**WHAT IS REQUIRED**
Quote the records below in full, exactly as given, with the images taken out.

>>>

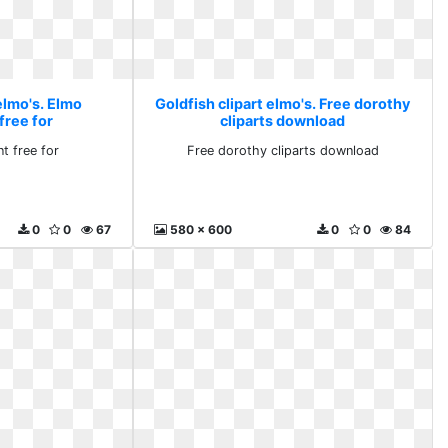
elmo's. Elmo
Goldfish clipart elmo's. Free dorothy
free for
cliparts download
t free for
Free dorothy cliparts download
0
0
67
580 x 600
0
0
84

<<<

**YOUR RESPONSE**
elmo's. Elmo
Goldfish clipart elmo's. Free dorothy
free for
cliparts download
t free for
Free dorothy cliparts download
0
0
67
580 x 600
0
0
84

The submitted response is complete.